La France a choisi de miser sur le nucléaire pour décarboner sa production électrique et atteindre ainsi ses objectifs climatiques. D’ailleurs, le mix électrique français est déjà dominé par l’atome, mais face à l’électrification massive des usages qui va naturellement entraîner une hausse de la demande, la construction de six nouveaux réacteurs de type EPR2 est prévue. Par la suite, la possibilité de construire huit nouveaux réacteurs sera étudiée.
Mais avons-nous le temps de construire ces nouveaux EPR ? Ne sera-t-il pas trop tard pour le climat lorsqu’ils entreront en service ? Récemment, le PDG du constructeur de réacteurs à l’uranium non enrichi, AtkinsRéalis, a déclaré au Financial Times que « nous devenons tous trop optimistes » en ce qui concerne les chantiers de réacteurs nucléaires. Selon lui, il faudrait « ralentir un peu, passer plus de temps sur la phase de planification ».
Ralentir sur le calendrier des EPR, n’est-ce pas risqué pour le climat ?
Mais avons-nous le temps de ralentir ? En France, les six nouveaux réacteurs, prévus pour être installés sur des sites existants, n’entreront pas en service avant 2035 pour la première paire et 2042 pour la troisième paire, si tout se passe comme prévu. Or, on l’a déjà vu avec le chantier de Flamanville : quand on parle d’EPR, il peut toujours y avoir des surprises et des retards.

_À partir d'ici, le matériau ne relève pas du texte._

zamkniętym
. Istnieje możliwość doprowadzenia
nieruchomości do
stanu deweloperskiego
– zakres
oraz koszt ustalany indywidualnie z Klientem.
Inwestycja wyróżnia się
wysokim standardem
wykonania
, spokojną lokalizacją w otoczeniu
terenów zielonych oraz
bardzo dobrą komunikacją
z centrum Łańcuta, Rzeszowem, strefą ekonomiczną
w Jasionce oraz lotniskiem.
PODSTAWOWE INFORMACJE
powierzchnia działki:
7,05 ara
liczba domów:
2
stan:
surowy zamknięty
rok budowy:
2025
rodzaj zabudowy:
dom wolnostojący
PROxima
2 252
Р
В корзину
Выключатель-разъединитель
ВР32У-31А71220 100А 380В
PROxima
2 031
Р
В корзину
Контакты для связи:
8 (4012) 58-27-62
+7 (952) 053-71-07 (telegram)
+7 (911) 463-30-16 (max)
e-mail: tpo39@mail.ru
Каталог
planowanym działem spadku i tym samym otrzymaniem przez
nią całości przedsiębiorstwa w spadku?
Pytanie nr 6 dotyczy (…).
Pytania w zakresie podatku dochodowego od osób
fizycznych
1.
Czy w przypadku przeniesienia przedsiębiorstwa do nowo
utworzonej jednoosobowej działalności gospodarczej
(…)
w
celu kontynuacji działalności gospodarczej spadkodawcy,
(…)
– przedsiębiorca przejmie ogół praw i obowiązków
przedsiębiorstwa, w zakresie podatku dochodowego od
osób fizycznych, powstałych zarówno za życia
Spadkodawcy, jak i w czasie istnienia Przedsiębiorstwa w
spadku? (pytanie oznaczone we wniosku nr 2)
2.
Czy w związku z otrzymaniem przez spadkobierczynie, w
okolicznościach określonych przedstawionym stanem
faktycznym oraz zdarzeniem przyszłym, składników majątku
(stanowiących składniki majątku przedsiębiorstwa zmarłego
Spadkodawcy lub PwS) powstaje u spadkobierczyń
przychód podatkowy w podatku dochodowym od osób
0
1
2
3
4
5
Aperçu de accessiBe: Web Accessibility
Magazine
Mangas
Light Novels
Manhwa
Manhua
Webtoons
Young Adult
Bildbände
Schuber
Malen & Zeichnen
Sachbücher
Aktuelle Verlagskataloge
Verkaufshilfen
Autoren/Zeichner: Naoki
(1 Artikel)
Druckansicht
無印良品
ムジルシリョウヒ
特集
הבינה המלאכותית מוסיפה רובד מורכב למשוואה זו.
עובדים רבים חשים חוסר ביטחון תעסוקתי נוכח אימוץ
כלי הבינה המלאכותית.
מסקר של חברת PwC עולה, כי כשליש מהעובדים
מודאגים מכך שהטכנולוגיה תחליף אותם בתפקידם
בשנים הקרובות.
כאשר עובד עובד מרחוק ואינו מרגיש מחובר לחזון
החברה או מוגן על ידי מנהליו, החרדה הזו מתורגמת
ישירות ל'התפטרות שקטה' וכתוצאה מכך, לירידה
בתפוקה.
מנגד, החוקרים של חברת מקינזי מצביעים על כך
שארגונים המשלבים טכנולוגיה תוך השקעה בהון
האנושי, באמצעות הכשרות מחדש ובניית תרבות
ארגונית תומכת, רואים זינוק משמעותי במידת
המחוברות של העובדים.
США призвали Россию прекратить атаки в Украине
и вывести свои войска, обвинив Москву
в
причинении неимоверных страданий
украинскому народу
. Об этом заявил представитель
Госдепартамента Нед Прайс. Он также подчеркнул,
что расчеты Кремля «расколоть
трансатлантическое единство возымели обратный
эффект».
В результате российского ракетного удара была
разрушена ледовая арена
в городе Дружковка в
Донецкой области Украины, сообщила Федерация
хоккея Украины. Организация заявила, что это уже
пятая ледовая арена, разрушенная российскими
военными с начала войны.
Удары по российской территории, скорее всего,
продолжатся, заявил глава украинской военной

Or, compte tenu de l’urgence climatique, on peut se demander si l’atome constitue un bon outil. En réalité, les six prochains EPR ne seront qu’une des clefs permettant de répondre aux enjeux environnementaux. Et ce ne sera pas la seule. La France compte déjà un parc nucléaire de 56 réacteurs dont il est question de prolonger la durée de vie jusqu’à 80 ans pour certains. Parallèlement, les énergies renouvelables vont progresser pour permettre de produire une électricité décarbonée, dans un temps plus rapide que les nouveaux réacteurs. Ainsi, la construction de nouveaux réacteurs, au rythme actuel, ne permettrait pas de répondre à elle seule aux objectifs environnementaux de la France. C’est la raison pour laquelle elle est accompagnée d’autres solutions comme la prolongation du parc nucléaire existant et les énergies renouvelables telles que l’hydroélectricité, le stockage, le solaire photovoltaïque, l’éolien et la biomasse.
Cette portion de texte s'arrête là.